- Page-level text extractions

+-------+

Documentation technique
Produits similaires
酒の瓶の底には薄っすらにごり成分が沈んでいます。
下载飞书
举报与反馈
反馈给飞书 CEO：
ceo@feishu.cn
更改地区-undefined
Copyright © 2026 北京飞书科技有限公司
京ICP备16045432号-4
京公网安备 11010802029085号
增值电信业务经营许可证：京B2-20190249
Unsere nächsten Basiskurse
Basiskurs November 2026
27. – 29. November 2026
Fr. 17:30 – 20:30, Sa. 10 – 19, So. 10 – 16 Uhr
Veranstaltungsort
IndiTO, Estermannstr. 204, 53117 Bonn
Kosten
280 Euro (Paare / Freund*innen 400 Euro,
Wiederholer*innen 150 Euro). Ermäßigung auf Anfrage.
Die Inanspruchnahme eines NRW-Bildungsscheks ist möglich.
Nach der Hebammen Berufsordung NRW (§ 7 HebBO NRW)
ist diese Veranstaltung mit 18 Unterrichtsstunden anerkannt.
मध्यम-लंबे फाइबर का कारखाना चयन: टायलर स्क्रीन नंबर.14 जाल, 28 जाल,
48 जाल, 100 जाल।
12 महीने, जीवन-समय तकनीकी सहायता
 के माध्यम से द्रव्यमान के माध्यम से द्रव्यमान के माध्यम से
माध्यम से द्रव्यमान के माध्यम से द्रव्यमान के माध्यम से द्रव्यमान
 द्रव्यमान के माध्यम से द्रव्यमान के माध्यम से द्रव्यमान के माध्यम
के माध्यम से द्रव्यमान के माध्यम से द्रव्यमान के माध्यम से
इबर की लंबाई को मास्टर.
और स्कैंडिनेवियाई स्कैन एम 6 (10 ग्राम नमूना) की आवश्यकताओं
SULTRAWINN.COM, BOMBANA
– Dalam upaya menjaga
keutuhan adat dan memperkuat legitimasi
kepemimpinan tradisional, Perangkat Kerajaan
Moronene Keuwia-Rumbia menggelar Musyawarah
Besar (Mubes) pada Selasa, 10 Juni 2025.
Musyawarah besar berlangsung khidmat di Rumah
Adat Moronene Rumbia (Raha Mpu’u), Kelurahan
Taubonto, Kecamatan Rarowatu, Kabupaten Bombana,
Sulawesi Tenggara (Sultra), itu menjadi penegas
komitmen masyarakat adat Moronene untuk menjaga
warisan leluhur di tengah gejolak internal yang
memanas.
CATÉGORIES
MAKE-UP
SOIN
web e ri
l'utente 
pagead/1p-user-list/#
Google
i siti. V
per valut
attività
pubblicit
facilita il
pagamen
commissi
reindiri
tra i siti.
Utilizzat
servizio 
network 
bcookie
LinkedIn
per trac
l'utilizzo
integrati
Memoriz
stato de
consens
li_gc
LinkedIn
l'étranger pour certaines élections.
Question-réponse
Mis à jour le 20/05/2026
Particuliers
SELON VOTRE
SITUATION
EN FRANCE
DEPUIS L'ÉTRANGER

+-------+

- EXERCISE REQUIREMENTS
Repeat each of the entries exactly.

- WRITTEN SOLUTION
Documentation technique
Produits similaires
酒の瓶の底には薄っすらにごり成分が沈んでいます。
下载飞书
举报与反馈
反馈给飞书 CEO：
ceo@feishu.cn
更改地区-undefined
Copyright © 2026 北京飞书科技有限公司
京ICP备16045432号-4
京公网安备 11010802029085号
增值电信业务经营许可证：京B2-20190249
Unsere nächsten Basiskurse
Basiskurs November 2026
27. – 29. November 2026
Fr. 17:30 – 20:30, Sa. 10 – 19, So. 10 – 16 Uhr
Veranstaltungsort
IndiTO, Estermannstr. 204, 53117 Bonn
Kosten
280 Euro (Paare / Freund*innen 400 Euro,
Wiederholer*innen 150 Euro). Ermäßigung auf Anfrage.
Die Inanspruchnahme eines NRW-Bildungsscheks ist möglich.
Nach der Hebammen Berufsordung NRW (§ 7 HebBO NRW)
ist diese Veranstaltung mit 18 Unterrichtsstunden anerkannt.
मध्यम-लंबे फाइबर का कारखाना चयन: टायलर स्क्रीन नंबर.14 जाल, 28 जाल,
48 जाल, 100 जाल।
12 महीने, जीवन-समय तकनीकी सहायता
 के माध्यम से द्रव्यमान के माध्यम से द्रव्यमान के माध्यम से
माध्यम से द्रव्यमान के माध्यम से द्रव्यमान के माध्यम से द्रव्यमान
 द्रव्यमान के माध्यम से द्रव्यमान के माध्यम से द्रव्यमान के माध्यम
के माध्यम से द्रव्यमान के माध्यम से द्रव्यमान के माध्यम से
इबर की लंबाई को मास्टर.
और स्कैंडिनेवियाई स्कैन एम 6 (10 ग्राम नमूना) की आवश्यकताओं
SULTRAWINN.COM, BOMBANA
– Dalam upaya menjaga
keutuhan adat dan memperkuat legitimasi
kepemimpinan tradisional, Perangkat Kerajaan
Moronene Keuwia-Rumbia menggelar Musyawarah
Besar (Mubes) pada Selasa, 10 Juni 2025.
Musyawarah besar berlangsung khidmat di Rumah
Adat Moronene Rumbia (Raha Mpu’u), Kelurahan
Taubonto, Kecamatan Rarowatu, Kabupaten Bombana,
Sulawesi Tenggara (Sultra), itu menjadi penegas
komitmen masyarakat adat Moronene untuk menjaga
warisan leluhur di tengah gejolak internal yang
memanas.
CATÉGORIES
MAKE-UP
SOIN
web e ri
l'utente 
pagead/1p-user-list/#
Google
i siti. V
per valut
attività
pubblicit
facilita il
pagamen
commissi
reindiri
tra i siti.
Utilizzat
servizio 
network 
bcookie
LinkedIn
per trac
l'utilizzo
integrati
Memoriz
stato de
consens
li_gc
LinkedIn
l'étranger pour certaines élections.
Question-réponse
Mis à jour le 20/05/2026
Particuliers
SELON VOTRE
SITUATION
EN FRANCE
DEPUIS L'ÉTRANGER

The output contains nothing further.